Records to use:
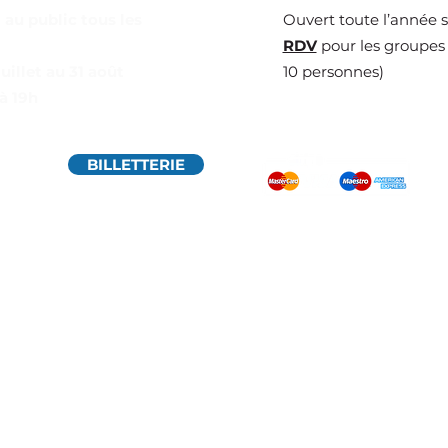
 au public tous les
Ouvert toute l’année 
RDV
pour les groupes 
juillet au 31 août
10 personnes)
à 19h
BILLETTERIE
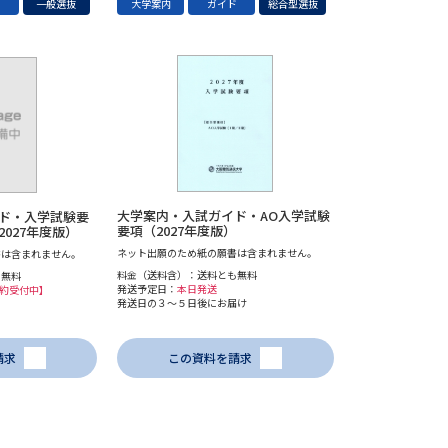
ド
一般選抜
大学案内
ガイド
総合型選抜
大学案内・入試ガイド・AO入学試験
ド・入学試験要
要項（2027年度版）
027年度版）
ネット出願のため紙の願書は含まれません。
書は含まれません。
料金（送料含）：送料とも無料
も無料
発送予定日：
本日発送
予約受付中】
発送日の３～５日後にお届け
請求
この資料を請求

What is expected:
An exact copy of the listing is required, excluding any pictures.

Solution for this exercise:
 au public tous les
Ouvert toute l’année 
RDV
pour les groupes 
juillet au 31 août
10 personnes)
à 19h
BILLETTERIE
ド
一般選抜
大学案内
ガイド
総合型選抜
大学案内・入試ガイド・AO入学試験
ド・入学試験要
要項（2027年度版）
027年度版）
ネット出願のため紙の願書は含まれません。
書は含まれません。
料金（送料含）：送料とも無料
も無料
発送予定日：
本日発送
予約受付中】
発送日の３～５日後にお届け
請求
この資料を請求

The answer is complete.